For Undescended Testicles

Surgery is done to bring the testicles down into the scrotum.

For Cancer of a Testicle

This kind of cancer is almost always curable if it is found and treated early. Surgery is done to remove the testicle. Other things can further treat the disease:

•  Chemotherapy.

•  Radiation therapy.

•  If needed, lymph nodes are removed by surgery.

Questions to Ask

Self-Care / Prevention

To Avoid Injury to the Scrotum

•  Wear protective gear and clothing during exercise and sports.

•  Wear an athletic cup to protect the testicles.

To Help Prevent Infections

•  See that your children get vaccines for measles, mumps, and rubella (MMR) as advised by their doctor.

•  To help prevent STDs, follow “Safer Sex” guidelines.

To Treat Infections

•  Take medication as prescribed.

•  Take an over-the-counter medicine for pain and swelling, if needed. Follow directions.

•  Rest.

•  Apply cold compresses or an ice pack to painful, swollen area.

Testicular Self-Exam

Talk to your doctor about doing testicular self-exams (TSEs). If you choose to do TSEs, follow your doctor’s advice.


The best time to do a TSE is after a warm bath or shower. This relaxes the scrotum, allows the testicles to drop down, and makes it easier to find anything unusual. Doing a TSE is easy and takes only a few minutes.

1.  Stand in front of a mirror. Look for any swelling on the skin of the scrotum.

2.  Examine each testicle with both hands. Place your index and middle fingers underneath the testicle and your thumbs on top. Gently roll one testicle then the other between your thumbs and fingers. One testicle may be larger. This is normal. Examine each testicle for any lumps. These are usually painless and about the size of a pea.
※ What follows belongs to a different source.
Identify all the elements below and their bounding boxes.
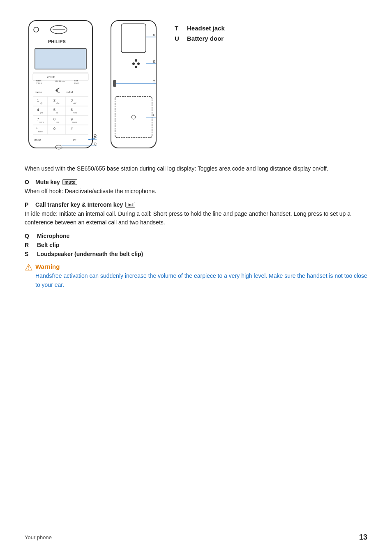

3.  Find the epididymis. This is the comma-shaped cord behind the testicle. It may be tender to the touch. Check it for lumps.

4.  Examine the vas deferens. This is the tubelike structure at the back of each testicle. Check it for lumps.

This website is not meant to substitute for expert medical advice or treatment. Follow your doctor’s or health care provider’s advice if it differs from what is given in this guide.